Suggestion regarding server update/PU/patches

Discussion in 'Player Support' started by Serafine, Dec 18, 2013.

  1. Serafine

    This is the current situation:

    - SOE applies a patch
    - all Servers crash (this isn't the first time right now but by far the worst)
    - SOE tries to find a solution while all servers are down
    => all people going "OMFG SERVERS DOWN! RAGE!"

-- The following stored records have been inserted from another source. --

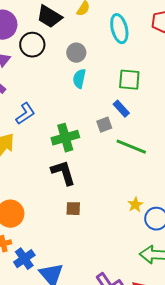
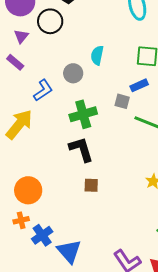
gray circle: (76, 53) -> (73, 73), moved
blue rectangle: (121, 109) -> (139, 85), turned -72
gray square: (104, 125) -> (122, 101), turned 35

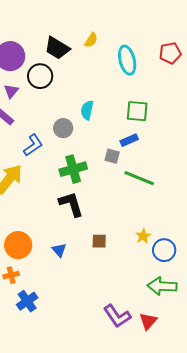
brown square: (91, 185) -> (99, 241), moved
blue cross: (42, 235) -> (27, 301), moved
blue triangle: (69, 251) -> (59, 250), moved, size x0.6

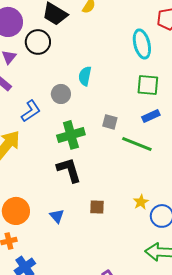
cyan ellipse: (127, 60) -> (142, 44), moved
green square: (137, 111) -> (148, 85), moved
blue rectangle: (129, 140) -> (151, 116), moved

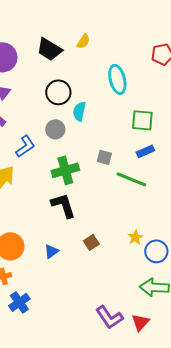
black circle: (38, 42) -> (58, 92), moved
cyan ellipse: (142, 44) -> (117, 79), moved
brown square: (97, 207) -> (91, 242), turned -35
blue triangle: (57, 216) -> (51, 251), turned 35

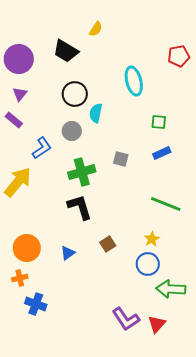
yellow semicircle: (83, 41) -> (96, 29), moved
green square: (142, 120) -> (159, 122), size x0.7
green line: (131, 179) -> (166, 204), moved
blue circle: (156, 251) -> (148, 264), moved
blue cross: (19, 302) -> (36, 304), turned -35

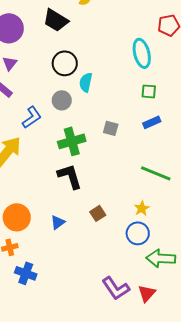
cyan ellipse: (134, 81) -> (142, 53), moved

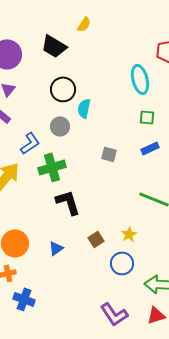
green cross: (72, 141) -> (52, 167), moved
yellow star: (142, 208) -> (129, 234), moved
blue circle: (138, 233) -> (122, 263), moved
red triangle: (147, 293) -> (156, 315), moved, turned 30

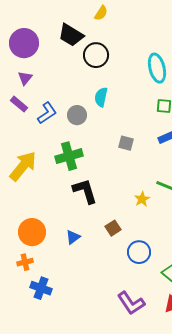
black circle: (63, 89) -> (96, 55), moved
blue L-shape: (30, 143) -> (47, 113), moved
yellow star: (129, 234) -> (142, 199), moved

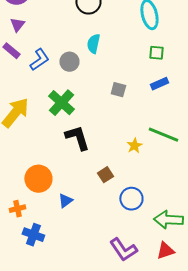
green cross: (69, 156) -> (61, 103), turned -32
orange circle: (32, 232) -> (38, 179), moved
blue triangle: (73, 237) -> (65, 201), moved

    Why not do it like that:

    - SOE applies patch to ONE live server (test balloon)
    - server dies
    - SOE tries to find solution while all other live servers are still running fine
    - fixed patch (or patch and fix) is applied to all live servers
    => working patch with minimal costumer inconvenience

    Is it really so hard? Why the hell is it necessary to bug/kill all servers simultaneously?
    • Up x 3
  2. MrQuadro

    after prime time.
    • Up x 1
  3. vsae

    That is how exactly they do. Except there is only US prime time that SOE knows of.
    • Up x 1
  4. PapaHoleNUrHead

    In all fairness to SOE, and as a systems administrator for the past 23 years, they are following best practices with their patching process, and still maintain a feasible administrative control . 1) Implement patch in a test environment first, 2) allow adequate time for testing on the test environment, 3) implement patch in production environment at a time that provides least impact to end-users. It is an administrative nightmare to have to do each server one at a time, due to the "resource cost vs. benefits gained" associated with it. Using an automated process to patch systems actually decreases the likelihood of problems being introduced into the environment. And honestly, it would take several more of these instances to justify moving from this process when you consider cost vs. gain.
  5. xdox

    Not to say that I agree with what is happening but bad things can happen during patching. And as Papa said, it is far better to automate the process than do one server at a time.

    Also keep in mind that not all systems are 1 realm 1 server (I'm talking in general here, not PS2 specific), it might be even impossible to update just one server due to some changes (say, they modified something to how the server communicates with the login server or database). Other than this it should in theory be a smaller impact on the user experience when deploying an update to all systems than shutting down one (that might affect others, be it by login server take down or by pure server load) then shut them down again to deploy to the rest.
  6. Serafine

    You mean like during EU prime time? Because they ALWAYS patch during EU prime time.

    I don't say that they should patch one server after the other, I just say that maybe they should implement a test balloon if possible (like patching one server during a time nobody really cares) BEFORE the scheduled patching of all servers. So if that balloon horribly fails they can just skip the patch and try to find a solution without breaking every single server. They could even make Jaeger a live test balloon, so if it fails no real live server would be affected at all.

    And I do know they have a test server but apparently it's not working out, besides the fact that the test server tends to constantly behave different from the live servers (like all those issues with missing splash damage and stuff).
    • Up x 1